Evolution of data mining and warehousing
In the 1960s, statisticians used terms like "Data Fishing" or "Data Dredging" to refer to what they considered the bad practice of analyzing data without an a-priori hypothesis. The term "Data Mining" appeared around 1990 in the database community. At the beginning of the century, there was a phrase "database mining"™, trademarked by HNC, a San Diego-based company (now merged into FICO), to pitch their Data Mining Workstation; researchers consequently turned to "data mining". Other terms used include Data Archaeology, Information Harvesting, Information Discovery, Knowledge Extraction, etc. Gregory Piatetsky-Shapiro coined the term "Knowledge Discovery in Databases" for the first workshop on the same topic (1989) and this term became more popular in AI and Machine Learning Community. However, the term data mining became more popular in the business and press communities. Currently, Data Mining and Knowledge Discovery are used interchangeably..
Background
The manual extraction of patterns from data has occurred for centuries. Early methods of identifying patterns in data include Bayes' theorem (1700s) and regression analysis (1800s). The proliferation, ubiquity and increasing power of computer technology has dramatically increased data collection, storage, and manipulation ability. As data sets have grown in size and complexity, direct "hands-on" data analysis has increasingly been augmented with indirect, automated data processing, aided by other discoveries in computer science, such as neural networks, cluster analysis, genetic algorithms (1950s), decision trees (1960s), and support vector machines (1990s). Data mining is the process of applying these methods with the intention of uncovering hidden patterns in large data sets. It bridges the gap from applied statistics and artificial intelligence (which usually provide the mathematical background) to database management by exploiting the way data is stored and indexed in databases to execute the actual learning and discovery algorithms more efficiently, allowing such methods to be applied to ever larger data sets.

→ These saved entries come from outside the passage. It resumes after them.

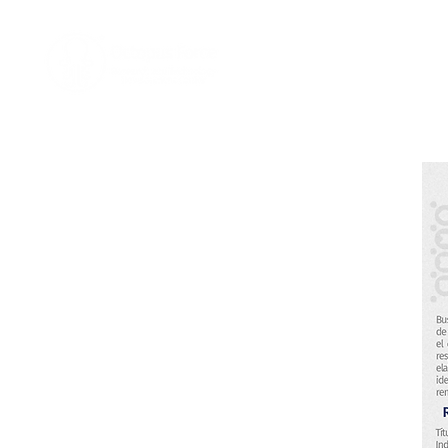
Home
Nosotro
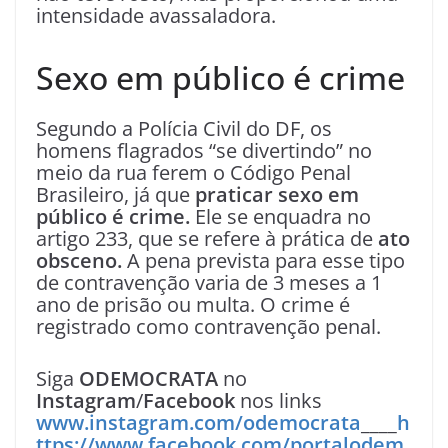
intensidade avassaladora.
Sexo em público é crime
Segundo a Polícia Civil do DF, os
homens flagrados “se divertindo” no
meio da rua ferem o Código Penal
Brasileiro, já que
praticar sexo em
público é crime.
Ele se enquadra no
artigo 233, que se refere à prática de
ato
obsceno.
A pena prevista para esse tipo
de contravenção varia de 3 meses a 1
ano de prisão ou multa. O crime é
registrado como contravenção penal.
Siga
ODEMOCRATA
no
Instagram
/
Facebook
nos links
www.instagram.com/odemocrata
____
h
ttps://www.facebook.com/portalodem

Data mining is a natural development of the increased use of computerized databases to store data and provide answers to business analysts.
Evolutionary Step |
Business Question |
Enabling Technology |
Data Collection (1960s) |
"What was my total revenue in the last five years?" |
computers, tapes, disks |
Data Access (1980s) |
"What were unit sales in New England last March?" |
faster and cheaper computers with more storage, relational databases |
Data Warehousing and Decision Support |
"What were unit sales in New England last March? Drill down to Boston." |
faster and cheaper computers with more storage, On-line analytical processing (OLAP), multidimensional databases, data warehouses |
Data Mining |
"What's likely to happen to Boston unit sales next month? Why?" |
faster and cheaper computers with more storage, advanced computer algorithms |
Traditional query and report tools have been used to describe and extract what is in a database. The user forms a hypothesis about a relationship and verifies it or discounts it with a series of queries against the data. For example, an analyst might hypothesize that people with low income and high debt are bad credit risks and query the database to verify or disprove this assumption. Data mining can be used to generate an hypothesis. For example, an analyst might use a neural net to discover a pattern that analysts did not think to try - for example, that people over 30 years old with low incomes and high debt but who own their own homes and have children are good credit risks.